Material for this task =>
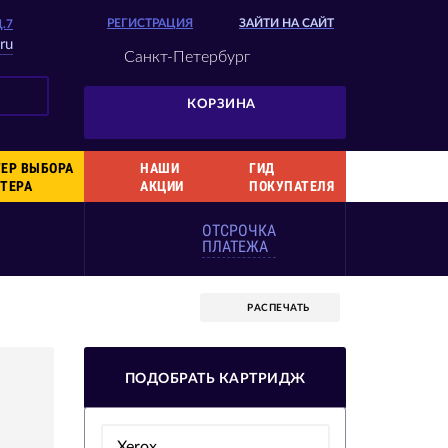
РЕГИСТРАЦИЯ
ЗАЙТИ НА САЙТ
Д.7
ru
Санкт-Петербург
КОРЗИНА
ЕР ВЫБОРА
НАШИ
ГИД
ТЕРА
АКЦИИ
ПОКУПАТЕЛЯ
ОТСРОЧКА
ПЛАТЕЖА
РАСПЕЧАТЬ
ПОДОБРАТЬ КАРТРИДЖ
Xerox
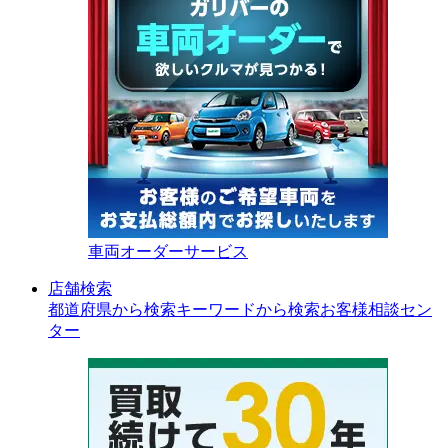
車両オーダーサービス
店舗検索
都道府県から検索
キーワードから検索
お客様相談セン
ター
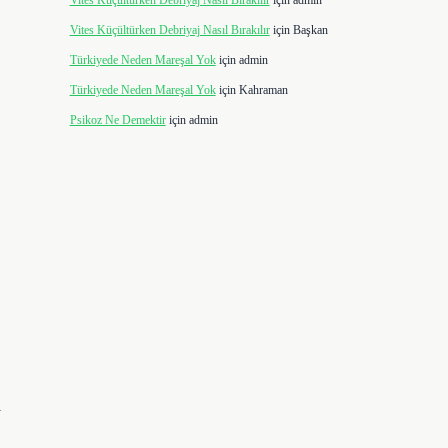
Vites Küçültürken Debriyaj Nasıl Bırakılır
için
admin
Vites Küçültürken Debriyaj Nasıl Bırakılır
için
Başkan
Türkiyede Neden Mareşal Yok
için
admin
Türkiyede Neden Mareşal Yok
için
Kahraman
Psikoz Ne Demektir
için
admin
l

Task prompt =>
When printing the entries, leave out the images and keep everything else exact.

Result =>
РЕГИСТРАЦИЯ
ЗАЙТИ НА САЙТ
Д.7
ru
Санкт-Петербург
КОРЗИНА
ЕР ВЫБОРА
НАШИ
ГИД
ТЕРА
АКЦИИ
ПОКУПАТЕЛЯ
ОТСРОЧКА
ПЛАТЕЖА
РАСПЕЧАТЬ
ПОДОБРАТЬ КАРТРИДЖ
Xerox
車両オーダーサービス
店舗検索
都道府県から検索
キーワードから検索
お客様相談セン
ター
Vites Küçültürken Debriyaj Nasıl Bırakılır
için
admin
Vites Küçültürken Debriyaj Nasıl Bırakılır
için
Başkan
Türkiyede Neden Mareşal Yok
için
admin
Türkiyede Neden Mareşal Yok
için
Kahraman
Psikoz Ne Demektir
için
admin
l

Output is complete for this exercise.